◆ What you should do
Return each line of the data below that contains the string "negra".

Saved data entries:
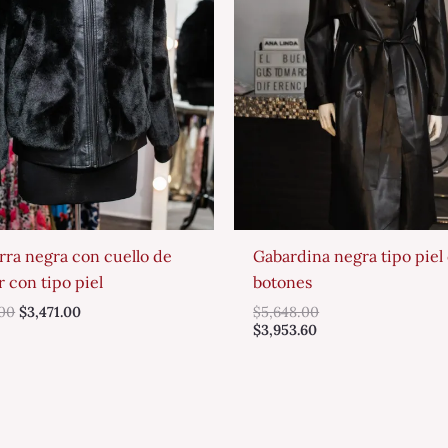
ra negra con cuello de
Gabardina negra tipo piel
r con tipo piel
botones
.00
$
3,471.00
$
5,648.00
$
3,953.60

◆ Task response
ra negra con cuello de
Gabardina negra tipo piel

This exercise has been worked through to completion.